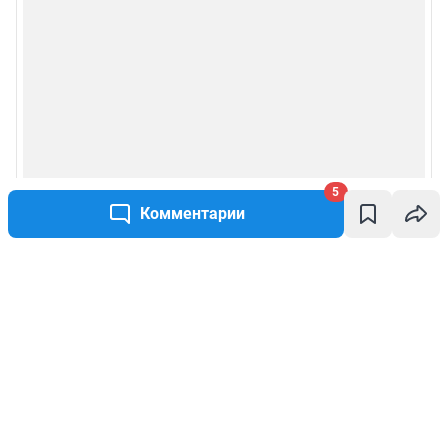
5
Комментарии
Написать комментарий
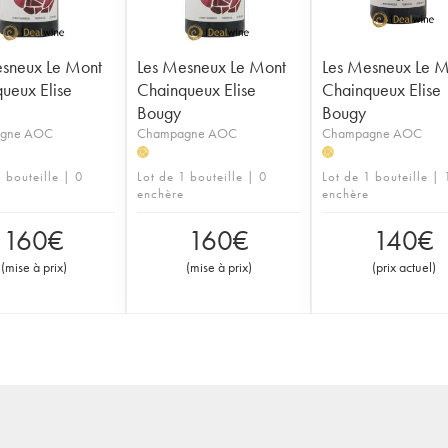
sneux Le Mont
Les Mesneux Le Mont
Les Mesneux Le M
ueux Elise
Chainqueux Elise
Chainqueux Elise
Bougy
Bougy
gne AOC
Champagne AOC
Champagne AOC
H
H
 bouteille | 0
Lot de 1 bouteille | 0
Lot de 1 bouteille | 
enchère
enchère
160
€
160
€
140
€
(
mise à prix
)
(
mise à prix
)
(
prix actuel
)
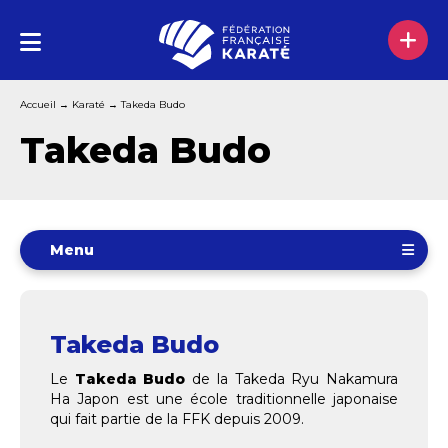
Accueil
→
Karaté
→
Takeda Budo
Takeda Budo
Menu
Takeda Budo
Le
Takeda Budo
de la Takeda Ryu Nakamura
Ha Japon est une école traditionnelle japonaise
qui fait partie de la FFK depuis 2009.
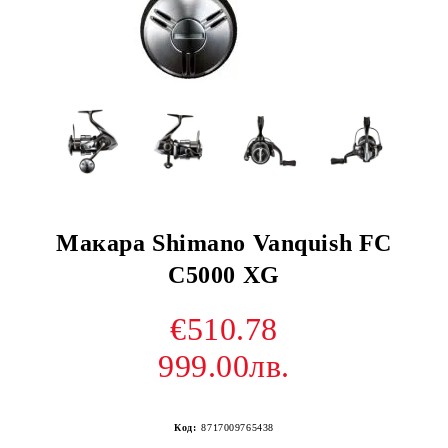
Макара Shimano Vanquish FC
C5000 XG
€510.78
999.00лв.
Код:
8717009765438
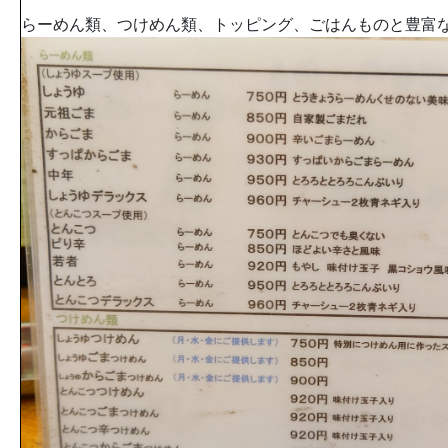
らーめん類、つけめん類、トッピング、ごはんものと豊富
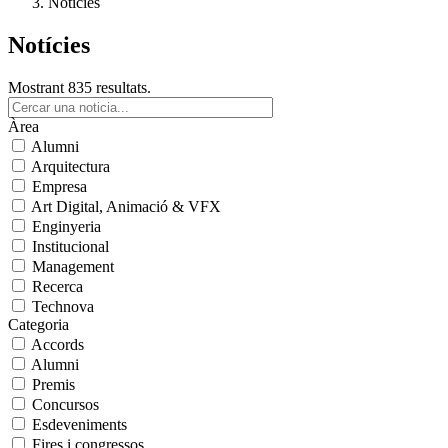
Notícies
Notícies
Mostrant 835 resultats.
Àrea
Alumni
Arquitectura
Empresa
Art Digital, Animació & VFX
Enginyeria
Institucional
Management
Recerca
Technova
Categoria
Accords
Alumni
Premis
Concursos
Esdeveniments
Fires i congressos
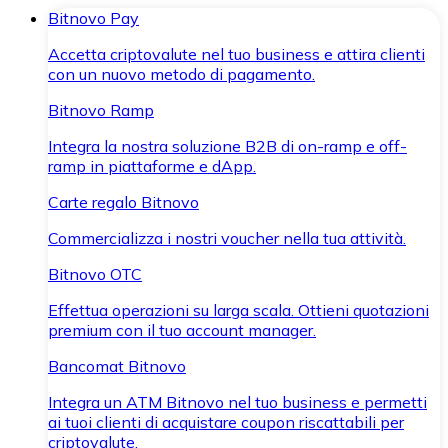
Bitnovo Pay
Accetta criptovalute nel tuo business e attira clienti
con un nuovo metodo di pagamento.
Bitnovo Ramp
Integra la nostra soluzione B2B di on-ramp e off-
ramp in piattaforme e dApp.
Carte regalo Bitnovo
Commercializza i nostri voucher nella tua attività.
Bitnovo OTC
Effettua operazioni su larga scala. Ottieni quotazioni
premium con il tuo account manager.
Bancomat Bitnovo
Integra un ATM Bitnovo nel tuo business e permetti
ai tuoi clienti di acquistare coupon riscattabili per
criptovalute.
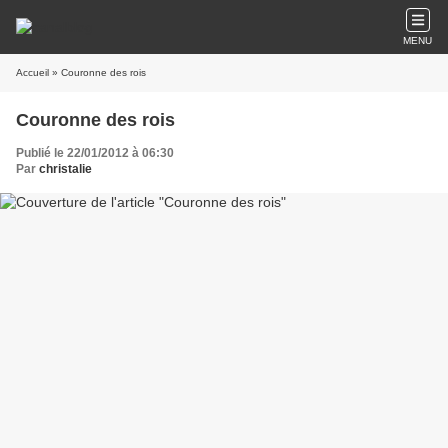
MENU
Accueil
» Couronne des rois
Couronne des rois
Publié le 22/01/2012 à 06:30
Par
christalie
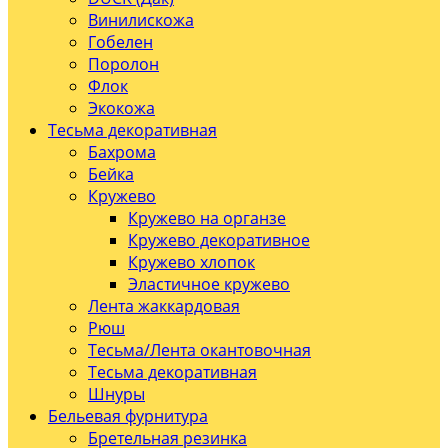
Винилискожа
Гобелен
Поролон
Флок
Экокожа
Тесьма декоративная
Бахрома
Бейка
Кружево
Кружево на органзе
Кружево декоративное
Кружево хлопок
Эластичное кружево
Лента жаккардовая
Рюш
Тесьма/Лента окантовочная
Тесьма декоративная
Шнуры
Бельевая фурнитура
Бретельная резинка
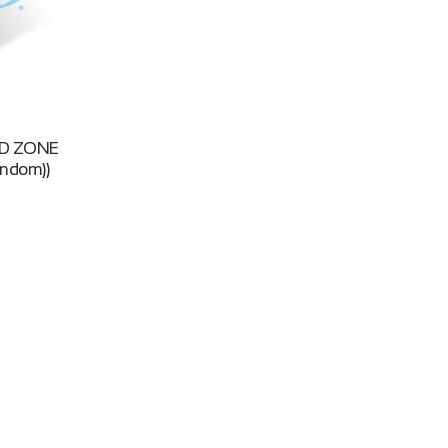
ED ZONE
andom))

Work item: When you write out the data, keep every line exact and drop the pictures.

Answer below:
5
Комментарии
Написать комментарий
sneux Le Mont
Les Mesneux Le Mont
Les Mesneux Le M
ueux Elise
Chainqueux Elise
Chainqueux Elise
Bougy
Bougy
gne AOC
Champagne AOC
Champagne AOC
H
H
 bouteille | 0
Lot de 1 bouteille | 0
Lot de 1 bouteille | 
enchère
enchère
160
€
160
€
140
€
(
mise à prix
)
(
mise à prix
)
(
prix actuel
)
Accueil
→
Karaté
→
Takeda Budo
Takeda Budo
Menu
Takeda Budo
Le
Takeda Budo
de la Takeda Ryu Nakamura
Ha Japon est une école traditionnelle japonaise
qui fait partie de la FFK depuis 2009.
Макара Shimano Vanquish FC
C5000 XG
€510.78
999.00лв.
Код:
8717009765438
らーめん類、つけめん類、トッピング、ごはんものと豊富
Notícies
Notícies
Mostrant 835 resultats.
Àrea
Alumni
Arquitectura
Empresa
Art Digital, Animació & VFX
Enginyeria
Institucional
Management
Recerca
Technova
Categoria
Accords
Alumni
Premis
Concursos
Esdeveniments
Fires i congressos
Bitnovo Pay
Accetta criptovalute nel tuo business e attira clienti
con un nuovo metodo di pagamento.
Bitnovo Ramp
Integra la nostra soluzione B2B di on-ramp e off-
ramp in piattaforme e dApp.
Carte regalo Bitnovo
Commercializza i nostri voucher nella tua attività.
Bitnovo OTC
Effettua operazioni su larga scala. Ottieni quotazioni
premium con il tuo account manager.
Bancomat Bitnovo
Integra un ATM Bitnovo nel tuo business e permetti
ai tuoi clienti di acquistare coupon riscattabili per
criptovalute.
MENU
Accueil
» Couronne des rois
Couronne des rois
Publié le 22/01/2012 à 06:30
Par
christalie
Винилискожа
Гобелен
Поролон
Флок
Экокожа
Тесьма декоративная
Бахрома
Бейка
Кружево
Кружево на органзе
Кружево декоративное
Кружево хлопок
Эластичное кружево
Лента жаккардовая
Рюш
Тесьма/Лента окантовочная
Тесьма декоративная
Шнуры
Бельевая фурнитура
Бретельная резинка
ED ZONE
andom))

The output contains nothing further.